INPUT DATA -

•••

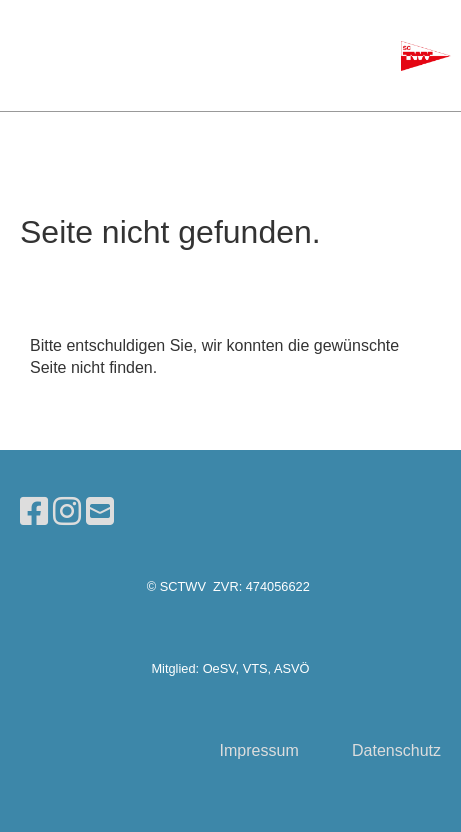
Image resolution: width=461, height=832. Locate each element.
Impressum (259, 750)
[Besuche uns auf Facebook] (34, 512)
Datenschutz (396, 750)
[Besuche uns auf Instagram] (67, 512)
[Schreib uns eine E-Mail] (100, 512)
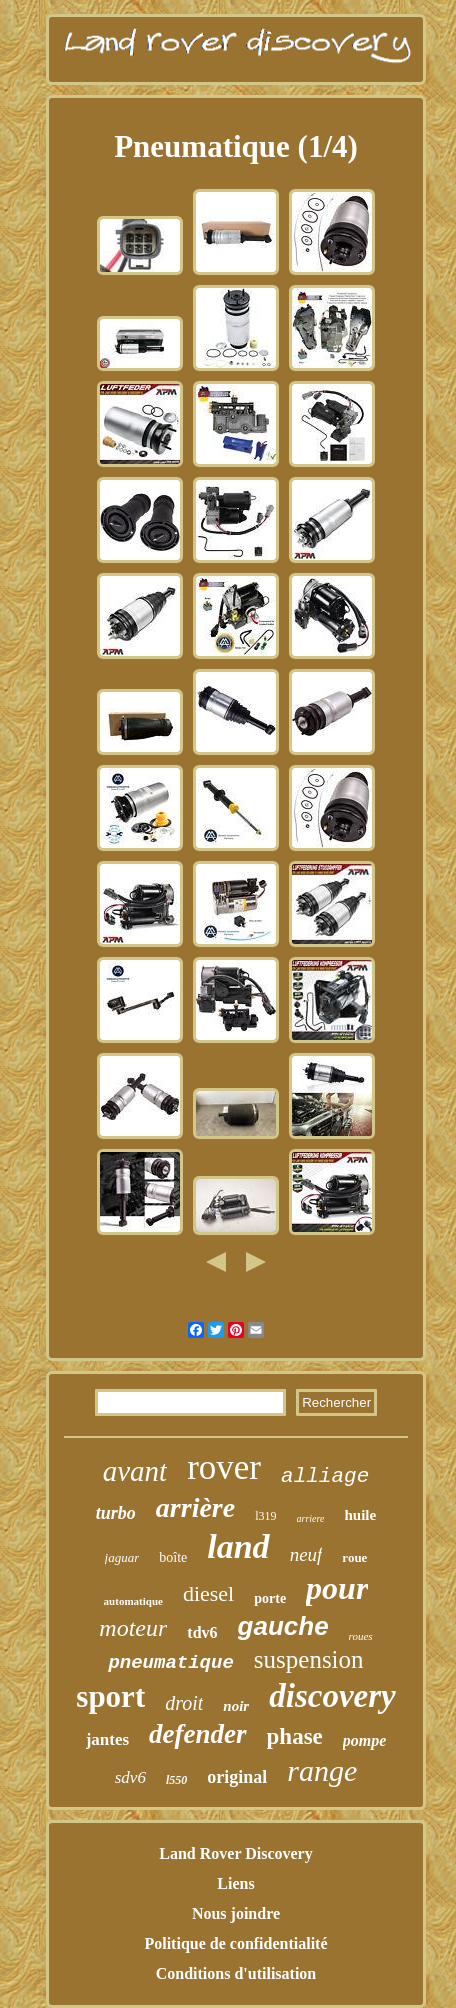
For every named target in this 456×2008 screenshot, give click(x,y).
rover (224, 1467)
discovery (332, 1696)
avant (135, 1471)
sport (110, 1696)
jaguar (122, 1557)
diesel (208, 1593)
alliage (325, 1476)
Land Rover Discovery (235, 1853)
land (238, 1546)
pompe (365, 1740)
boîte (173, 1557)
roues (361, 1636)
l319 (265, 1516)
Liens (235, 1883)
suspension (309, 1659)
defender (197, 1734)
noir (236, 1706)
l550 (176, 1780)
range (322, 1770)
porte (270, 1598)
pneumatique (170, 1663)
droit (184, 1703)
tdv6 (202, 1632)
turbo (116, 1513)
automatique (133, 1601)
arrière (195, 1507)
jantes (107, 1739)
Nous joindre (236, 1913)
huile (360, 1515)
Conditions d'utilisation (236, 1973)
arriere (311, 1518)
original (237, 1777)
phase (295, 1736)
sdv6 (130, 1777)
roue (354, 1557)
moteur (133, 1628)
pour (337, 1588)
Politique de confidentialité (235, 1943)
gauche (283, 1626)
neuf (306, 1554)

•••

WHAT IS EXPECTED -
In the answer, the data should reappear exactly, with no pictures.

WORKED SOLUTION -
Image resolution: width=461, height=832. Locate each element.
Impressum (259, 750)
[Besuche uns auf Facebook] (34, 512)
Datenschutz (396, 750)
[Besuche uns auf Instagram] (67, 512)
[Schreib uns eine E-Mail] (100, 512)
For every named target in this 456×2008 screenshot, give click(x,y).
rover (224, 1467)
discovery (332, 1696)
avant (135, 1471)
sport (110, 1696)
jaguar (122, 1557)
diesel (208, 1593)
alliage (325, 1476)
Land Rover Discovery (235, 1853)
land (238, 1546)
pompe (365, 1740)
boîte (173, 1557)
roues (361, 1636)
l319 (265, 1516)
Liens (235, 1883)
suspension (309, 1659)
defender (197, 1734)
noir (236, 1706)
l550 (176, 1780)
range (322, 1770)
porte (270, 1598)
pneumatique (170, 1663)
droit (184, 1703)
tdv6 (202, 1632)
turbo (116, 1513)
automatique (133, 1601)
arrière (195, 1507)
jantes (107, 1739)
Nous joindre (236, 1913)
huile (360, 1515)
Conditions d'utilisation (236, 1973)
arriere (311, 1518)
original (237, 1777)
phase (295, 1736)
sdv6 (130, 1777)
roue (354, 1557)
moteur (133, 1628)
pour (337, 1588)
Politique de confidentialité (235, 1943)
gauche (283, 1626)
neuf (306, 1554)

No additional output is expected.